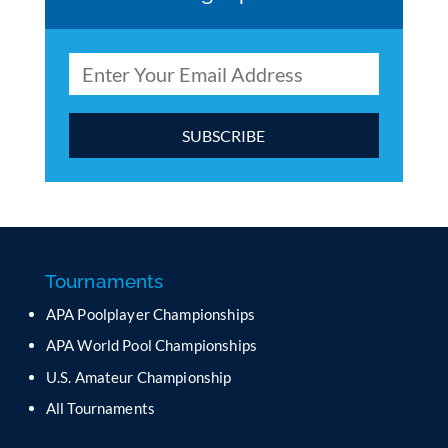
C
o
n
s
t
a
Tournaments
n
APA Poolplayer Championships
t
C
APA World Pool Championships
o
U.S. Amateur Championship
n
All Tournaments
t
a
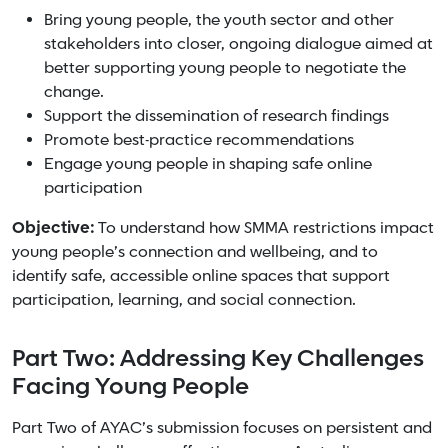
Bring young people, the youth sector and other
stakeholders into closer, ongoing dialogue aimed at
better supporting young people to negotiate the
change.
Support the dissemination of research findings
Promote best-practice recommendations
Engage young people in shaping safe online
participation
Objective:
To understand how SMMA restrictions impact
young people’s connection and wellbeing, and to
identify safe, accessible online spaces that support
participation, learning, and social connection.
Part Two: Addressing Key Challenges
Facing Young People
Part Two of AYAC’s submission focuses on persistent and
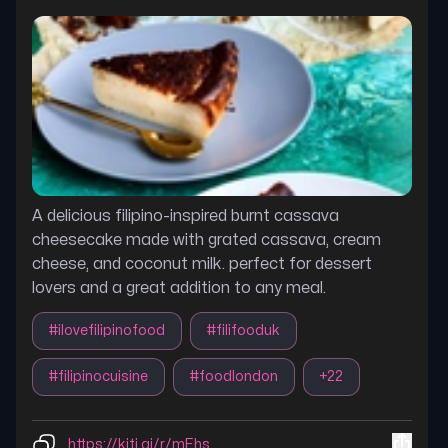
A delicious filipino-inspired burnt cassava
cheesecake made with grated cassava, cream
cheese, and coconut milk. perfect for dessert
lovers and a great addition to any meal.
#
ilovefilipinofood
#
filifooduk
#
filipinocuisine
#
foodlondon
+
22
https://kiti.ai/r/mEhs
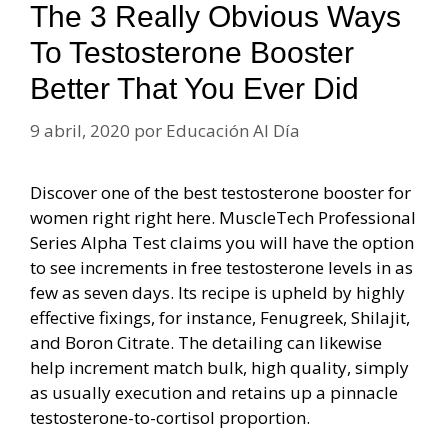
The 3 Really Obvious Ways
To Testosterone Booster
Better That You Ever Did
9 abril, 2020
por
Educación Al Día
Discover one of the best testosterone booster for
women right right here. MuscleTech Professional
Series Alpha Test claims you will have the option
to see increments in free testosterone levels in as
few as seven days. Its recipe is upheld by highly
effective fixings, for instance, Fenugreek, Shilajit,
and Boron Citrate. The detailing can likewise
help increment match bulk, high quality, simply
as usually execution and retains up a pinnacle
testosterone-to-cortisol proportion.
##########
* _Task statement_: Print each line of the listing exactly and include no pictures.

* _Task response_:
C
o
n
s
t
a
Tournaments
n
APA Poolplayer Championships
t
C
APA World Pool Championships
o
U.S. Amateur Championship
n
All Tournaments
t
a
Bring young people, the youth sector and other
stakeholders into closer, ongoing dialogue aimed at
better supporting young people to negotiate the
change.
Support the dissemination of research findings
Promote best-practice recommendations
Engage young people in shaping safe online
participation
Objective:
To understand how SMMA restrictions impact
young people’s connection and wellbeing, and to
identify safe, accessible online spaces that support
participation, learning, and social connection.
Part Two: Addressing Key Challenges
Facing Young People
Part Two of AYAC’s submission focuses on persistent and
A delicious filipino-inspired burnt cassava
cheesecake made with grated cassava, cream
cheese, and coconut milk. perfect for dessert
lovers and a great addition to any meal.
#
ilovefilipinofood
#
filifooduk
#
filipinocuisine
#
foodlondon
+
22
https://kiti.ai/r/mEhs
The 3 Really Obvious Ways
To Testosterone Booster
Better That You Ever Did
9 abril, 2020
por
Educación Al Día
Discover one of the best testosterone booster for
women right right here. MuscleTech Professional
Series Alpha Test claims you will have the option
to see increments in free testosterone levels in as
few as seven days. Its recipe is upheld by highly
effective fixings, for instance, Fenugreek, Shilajit,
and Boron Citrate. The detailing can likewise
help increment match bulk, high quality, simply
as usually execution and retains up a pinnacle
testosterone-to-cortisol proportion.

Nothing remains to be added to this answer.